Inspiration for the work Two Black Cars Collide at the Pastry Booth (2021) came in the form of a terrain at the Briljantlaan (Brilliant Avenue) in Utrecht that Lüschen felt intuitively drawn to. The area comprises the unusual combination of neatly aligned garage boxes, a gas station, a laundry service, a car wash, a pastry booth and two pale blue residential houses; most people would pass through it without looking twice at the site.


Not Lüschen, however, who kept revisiting the place and reporting his findings in a journal. Initially he mainly observed the structural elements and their characteristics from the outside, but over the course of a month he slowly began to immerse himself in the private lives of those connected to the location; the manager of the gas station, a tenant of a small office space, the pastry sellers, the landlord of the garage boxes and the family living atop them.

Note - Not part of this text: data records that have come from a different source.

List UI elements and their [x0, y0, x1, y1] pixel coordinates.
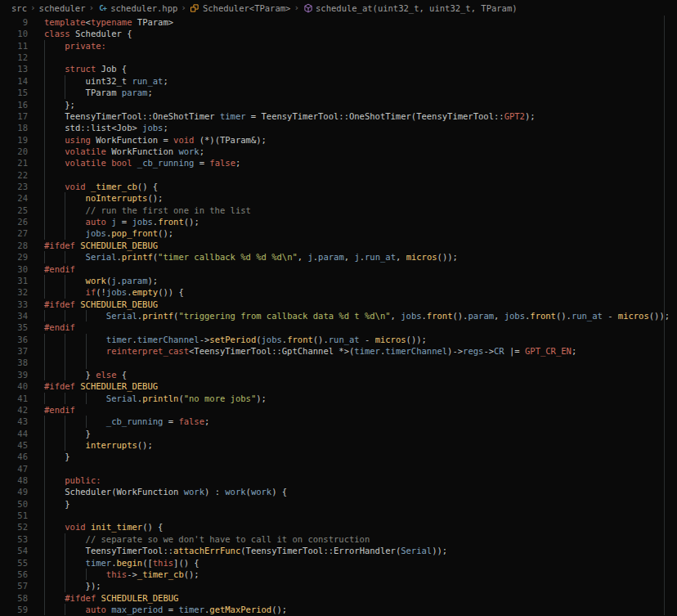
line-number[interactable]: 54 — [0, 545, 28, 556]
code-line[interactable]: 51 — [0, 510, 677, 521]
line-number[interactable]: 43 — [0, 416, 28, 427]
code-line[interactable]: 20 volatile WorkFunction work; — [0, 146, 677, 157]
line-number[interactable]: 41 — [0, 393, 28, 404]
code-line[interactable]: 25 // run the first one in the list — [0, 205, 677, 216]
breadcrumb-item[interactable]: src — [11, 3, 27, 13]
line-number[interactable]: 25 — [0, 205, 28, 216]
line-number[interactable]: 31 — [0, 275, 28, 286]
code-line[interactable]: 41 Serial.println("no more jobs"); — [0, 393, 677, 404]
line-number[interactable]: 22 — [0, 169, 28, 181]
code-line[interactable]: 21 volatile bool _cb_running = false; — [0, 157, 677, 169]
line-number[interactable]: 12 — [0, 52, 28, 63]
code-line[interactable]: 30#endif — [0, 263, 677, 275]
line-number[interactable]: 50 — [0, 498, 28, 510]
code-line[interactable]: 37 reinterpret_cast<TeensyTimerTool::Gpt… — [0, 345, 677, 357]
code-line[interactable]: 23 void _timer_cb() { — [0, 181, 677, 192]
line-number[interactable]: 40 — [0, 380, 28, 392]
line-number[interactable]: 20 — [0, 146, 28, 157]
line-number[interactable]: 44 — [0, 428, 28, 439]
code-line[interactable]: 32 if(!jobs.empty()) { — [0, 286, 677, 298]
line-number[interactable]: 56 — [0, 569, 28, 580]
code-line[interactable]: 28#ifdef SCHEDULER_DEBUG — [0, 240, 677, 251]
code-line[interactable]: 26 auto j = jobs.front(); — [0, 216, 677, 227]
code-line[interactable]: 18 std::list<Job> jobs; — [0, 122, 677, 133]
line-number[interactable]: 32 — [0, 286, 28, 298]
code-line[interactable]: 55 timer.begin([this]() { — [0, 557, 677, 569]
line-number[interactable]: 59 — [0, 604, 28, 615]
breadcrumb-item[interactable]: scheduler — [39, 3, 86, 13]
code-line[interactable]: 9template<typename TParam> — [0, 16, 677, 28]
code-line[interactable]: 16 }; — [0, 99, 677, 110]
line-number[interactable]: 33 — [0, 299, 28, 310]
code-line[interactable]: 15 TParam param; — [0, 87, 677, 98]
line-number[interactable]: 18 — [0, 122, 28, 133]
breadcrumb-item[interactable]: Scheduler<TParam> — [190, 2, 290, 13]
line-number[interactable]: 14 — [0, 75, 28, 87]
breadcrumb-item[interactable]: schedule_at(uint32_t, uint32_t, TParam) — [303, 2, 518, 13]
line-number[interactable]: 37 — [0, 345, 28, 357]
line-number[interactable]: 29 — [0, 251, 28, 263]
code-line[interactable]: 45 interrupts(); — [0, 439, 677, 451]
code-line[interactable]: 44 } — [0, 428, 677, 439]
code-line[interactable]: 43 _cb_running = false; — [0, 416, 677, 427]
code-line[interactable]: 17 TeensyTimerTool::OneShotTimer timer =… — [0, 110, 677, 122]
code-line[interactable]: 33#ifdef SCHEDULER_DEBUG — [0, 299, 677, 310]
code-line[interactable]: 53 // separate so we don't have to call … — [0, 533, 677, 545]
code-line[interactable]: 40#ifdef SCHEDULER_DEBUG — [0, 380, 677, 392]
line-number[interactable]: 51 — [0, 510, 28, 521]
code-line[interactable]: 59 auto max_period = timer.getMaxPeriod(… — [0, 604, 677, 615]
code-line[interactable]: 58 #ifdef SCHEDULER_DEBUG — [0, 592, 677, 604]
code-line[interactable]: 39 } else { — [0, 369, 677, 380]
line-number[interactable]: 27 — [0, 227, 28, 239]
code-line[interactable]: 57 }); — [0, 580, 677, 591]
code-line[interactable]: 11 private: — [0, 40, 677, 52]
code-line[interactable]: 34 Serial.printf("triggering from callba… — [0, 310, 677, 321]
line-number[interactable]: 11 — [0, 40, 28, 52]
line-number[interactable]: 53 — [0, 533, 28, 545]
code-line[interactable]: 19 using WorkFunction = void (*)(TParam&… — [0, 134, 677, 146]
line-number[interactable]: 52 — [0, 521, 28, 533]
code-line[interactable]: 56 this->_timer_cb(); — [0, 569, 677, 580]
line-number[interactable]: 30 — [0, 263, 28, 275]
line-number[interactable]: 45 — [0, 439, 28, 451]
line-number[interactable]: 34 — [0, 310, 28, 321]
line-number[interactable]: 15 — [0, 87, 28, 98]
code-line[interactable]: 35#endif — [0, 321, 677, 333]
line-number[interactable]: 47 — [0, 463, 28, 474]
line-number[interactable]: 36 — [0, 334, 28, 345]
code-line[interactable]: 13 struct Job { — [0, 63, 677, 74]
line-number[interactable]: 46 — [0, 451, 28, 462]
line-number[interactable]: 48 — [0, 474, 28, 486]
code-line[interactable]: 54 TeensyTimerTool::attachErrFunc(Teensy… — [0, 545, 677, 556]
line-number[interactable]: 58 — [0, 592, 28, 604]
code-line[interactable]: 10class Scheduler { — [0, 28, 677, 39]
code-line[interactable]: 52 void init_timer() { — [0, 521, 677, 533]
breadcrumb-item[interactable]: C+scheduler.hpp — [97, 2, 177, 13]
line-number[interactable]: 16 — [0, 99, 28, 110]
code-line[interactable]: 38 — [0, 357, 677, 368]
line-number[interactable]: 23 — [0, 181, 28, 192]
line-number[interactable]: 38 — [0, 357, 28, 368]
code-line[interactable]: 48 public: — [0, 474, 677, 486]
line-number[interactable]: 24 — [0, 192, 28, 204]
line-number[interactable]: 10 — [0, 28, 28, 39]
line-number[interactable]: 35 — [0, 321, 28, 333]
code-line[interactable]: 27 jobs.pop_front(); — [0, 227, 677, 239]
line-number[interactable]: 13 — [0, 63, 28, 74]
line-number[interactable]: 57 — [0, 580, 28, 591]
code-line[interactable]: 14 uint32_t run_at; — [0, 75, 677, 87]
code-line[interactable]: 24 noInterrupts(); — [0, 192, 677, 204]
code-line[interactable]: 29 Serial.printf("timer callback %d %d %… — [0, 251, 677, 263]
line-number[interactable]: 55 — [0, 557, 28, 569]
line-number[interactable]: 28 — [0, 240, 28, 251]
line-number[interactable]: 19 — [0, 134, 28, 146]
code-line[interactable]: 50 } — [0, 498, 677, 510]
line-number[interactable]: 49 — [0, 486, 28, 497]
code-line[interactable]: 12 — [0, 52, 677, 63]
code-line[interactable]: 47 — [0, 463, 677, 474]
line-number[interactable]: 21 — [0, 157, 28, 169]
line-number[interactable]: 26 — [0, 216, 28, 227]
code-line[interactable]: 46 } — [0, 451, 677, 462]
code-line[interactable]: 22 — [0, 169, 677, 181]
line-number[interactable]: 39 — [0, 369, 28, 380]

His presence is like the spotlight at the start of his video work, Two Black Cars Collide at the Pastry Booth, rapidly spreading and mapping the area. As a simplified 3D model of the space comes into view, we hear fragments drawn from the artist’s notes. The colouring of the subtitles may remind some people of old video games, as does the pawn moving across the floor plan indicating the subject of each reflection. Lüschen: ‘At the time, it felt like I was in some kind of real-life first-person shooter game, but with a flashlight instead of a weapon, looking for answers about this place.’


The ostensibly straightforward public space seems to have a soft spot in this conglomeration of buildings where ‘the vague’ can blossom. A resident confides conspiracy theories to Lüschen while his numerous parrots repeat previously perceived life excerpts. Especially once the title incident is mentioned, one may wonder whether the diary fragments themselves contain alternative realities.


As the neat floor plan is wiped out, a blank canvas remains. On the one hand it mirrors an aforementioned fragment of an empty canvas, waiting for a parrot portrait; on the other, it visualises a lack of control and endless possibilities. The video ends in a 3D simulation: an assemblage of what Lüschen witnessed, things he was told, and what supposedly could be stored inside the talking birds. A staircase leads to nowhere. With the viewpoint circling the bordered landscape, one may get the feeling thatin our shared mission with the artist to define the place we are stuck inside a level of the game that proves to be undefeatable.